What needs to be done:
Look below for the line with "de 2014 a 2024 e manteve boas relações com o", then give it again exactly, along with every line that comes after it, the final line included.

Data shown:
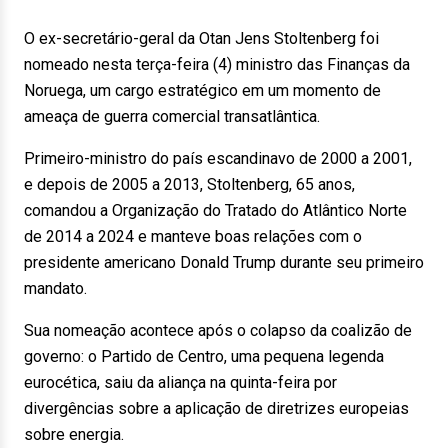
O ex-secretário-geral da Otan Jens Stoltenberg foi
nomeado nesta terça-feira (4) ministro das Finanças da
Noruega, um cargo estratégico em um momento de
ameaça de guerra comercial transatlântica.
Primeiro-ministro do país escandinavo de 2000 a 2001,
e depois de 2005 a 2013, Stoltenberg, 65 anos,
comandou a Organização do Tratado do Atlântico Norte
de 2014 a 2024 e manteve boas relações com o
presidente americano Donald Trump durante seu primeiro
mandato.
Sua nomeação acontece após o colapso da coalizão de
governo: o Partido de Centro, uma pequena legenda
eurocética, saiu da aliança na quinta-feira por
divergências sobre a aplicação de diretrizes europeias
sobre energia.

Task result:
de 2014 a 2024 e manteve boas relações com o
presidente americano Donald Trump durante seu primeiro
mandato.
Sua nomeação acontece após o colapso da coalizão de
governo: o Partido de Centro, uma pequena legenda
eurocética, saiu da aliança na quinta-feira por
divergências sobre a aplicação de diretrizes europeias
sobre energia.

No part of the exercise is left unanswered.